Существует множество направлений феминизма, среди которых есть как

сравнительно малоизвестные (такие, как анархо-феминизм, консервативный феминизм,

гуманистический феминизм, так и значительно более широко обсуждаемые его

разновидности (буржуазный феминизм, радикальный феминизм, либеральный феминизм,

"черный" феминизм и др.).

Само это деление можно считать проблематичным, поскольку оно предполагает, что

такое нетрадиционное воззрение, как феминизм (с его альтернативными способами

теоретизирования и практики), оценивается с традиционных позиций (например,

буржуазный, или марксистский феминизм и т. д.), однако это деление на направления в

настоящее время все еще принимается, несмотря на то, что оно, к тому же, нередко

производится по разным основаниям. Кроме того, термин феминизм входит в название

новых направлений, вводящих проблематику пола/гендера в определенные отрасли знаний -

экофеминизм, киберфеминизм.

Feminism (англ.)

Литература:

Клименкова Т. А. Феминизм // Современная западная философия: Словарь / Сост.: Малахов В. С.,

Филатов В. П. М.: Политиздат, 1991. 414 с.

Millet K. Sexual Politics.
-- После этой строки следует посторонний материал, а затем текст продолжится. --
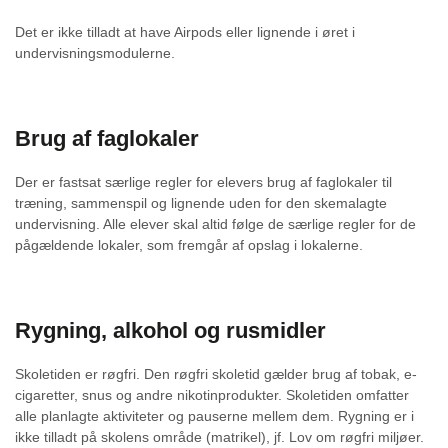
Det er ikke tilladt at have Airpods eller lignende i øret i
undervisningsmodulerne.
Brug af faglokaler
Der er fastsat særlige regler for elevers brug af faglokaler til
træning, sammenspil og lignende uden for den skemalagte
undervisning. Alle elever skal altid følge de særlige regler for de
pågældende lokaler, som fremgår af opslag i lokalerne.
Rygning, alkohol og rusmidler
Skoletiden er røgfri. Den røgfri skoletid gælder brug af tobak, e-
cigaretter, snus og andre nikotinprodukter. Skoletiden omfatter
alle planlagte aktiviteter og pauserne mellem dem. Rygning er i
ikke tilladt på skolens område (matrikel), jf. Lov om røgfri miljøer.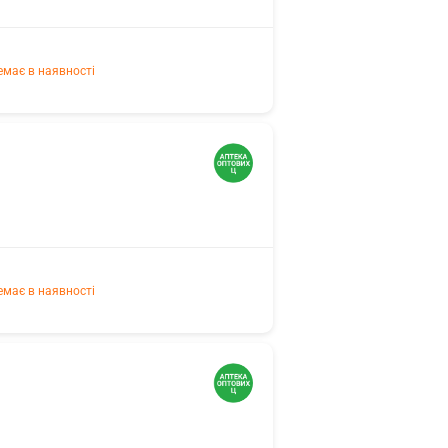
емає в наявності
емає в наявності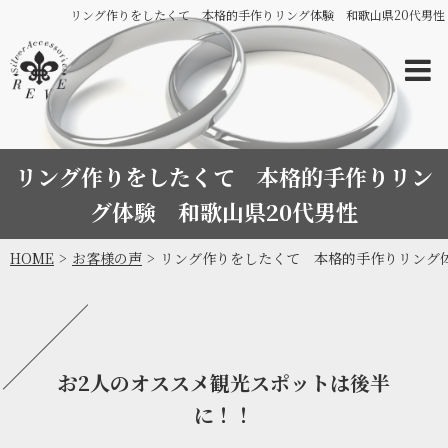
リング作りをしたくて 本格的手作りリング体験 和歌山県20代男性
リング作りをしたくて 本格的手作りリン
グ体験 和歌山県20代男性
HOME
お客様の声
リング作りをしたくて 本格的手作りリング体
お2人のオススメ観光スポットは後半
に！！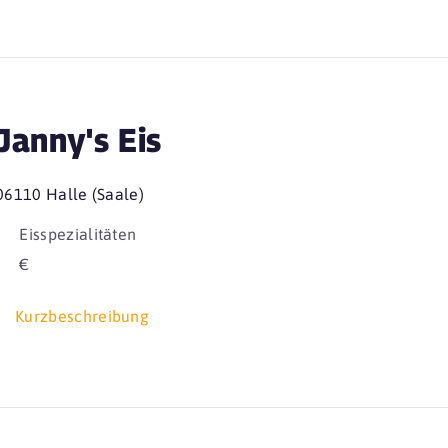
Janny's Eis
06110 Halle (Saale)
Eisspezialitäten
€
Kurzbeschreibung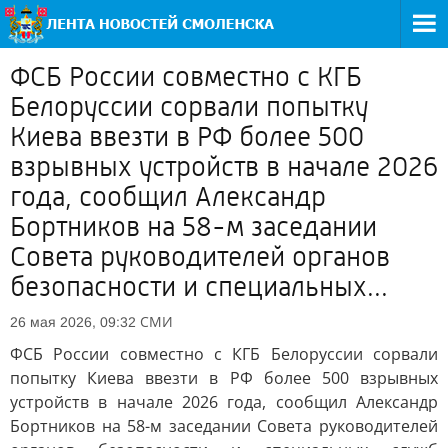
ФСБ России совместно с КГБ
Белоруссии сорвали попытку
Киева ввезти в РФ более 500
взрывных устройств в начале 2026
года, сообщил Александр
Бортников на 58-м заседании
Совета руководителей органов
безопасности и специальных...
СМИ
26 мая 2026, 09:32
ФСБ России совместно с КГБ Белоруссии сорвали
попытку Киева ввезти в РФ более 500 взрывных
устройств в начале 2026 года, сообщил Александр
Бортников на 58-м заседании Совета руководителей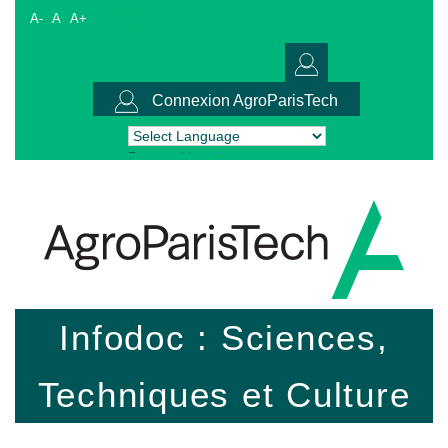
A-
A
A+
Connexion AgroParisTech
Powered by
Translate
Infodoc : Sciences,
Techniques et Culture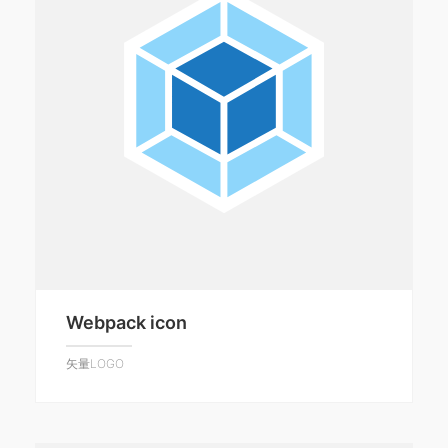
Webpack icon
矢量LOGO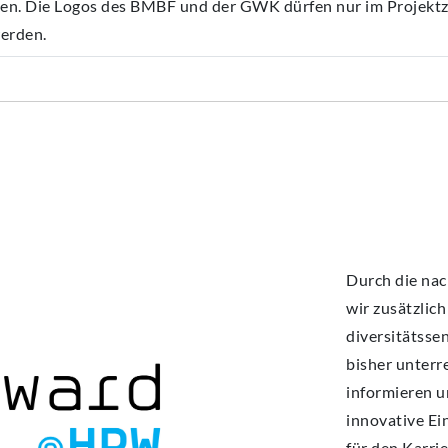
en. Die Logos des BMBF und der GWK dürfen nur im Projek
erden.
Durch die na
wir zusätzlich
diversitätsse
bisher unterr
informieren u
innovative Ei
für den Karr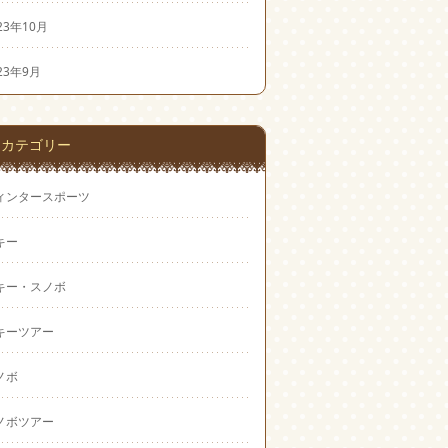
23年10月
23年9月
カテゴリー
ィンタースポーツ
キー
キー・スノボ
キーツアー
ノボ
ノボツアー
N.Y., 1970.

Eisenstein H. Contemporary feminist Thought. L., 1985.

Feminism and Political Theory. L., 1986.

Feminism and Methodology. Bloomington, 1987.

Feminism as Critique. Essay on the Politics of Gender in Latecapitalist Society. Cambridge, 1987.

© Т. А. Клименкова

Феминизм постколониальной волны (постколониальный феминизм) - направление

феминистской мысли, выработанное теоретиками из стран третьего мира начиная с

1980-х гг. Постколониальный феминизм проблематизирует культурную идентичность,

язык и национализм в их связи с положением женщин в новых национальных государствах

Африки, Азии и Карибского бассейна, женскую (само)репрезентацию в постколониальных

культурах и критическое отношение к западному ("белому") феминизму.

Феминистские и постколониальные теории соприкасаются, когда рассматривают

патриархат и империализм (колониализм) как аналогичные по своему воздействию формы

угнетения: опыт женщин в патриархате и опыт колонизированных субъектов во многом

схожи. Поэтому во многих (пост)колониальных обществах актуальна феминистская

дискуссия на тему, что являлось для женщин более политически значимым: угнетение по

признаку пола или колониальное угнетение.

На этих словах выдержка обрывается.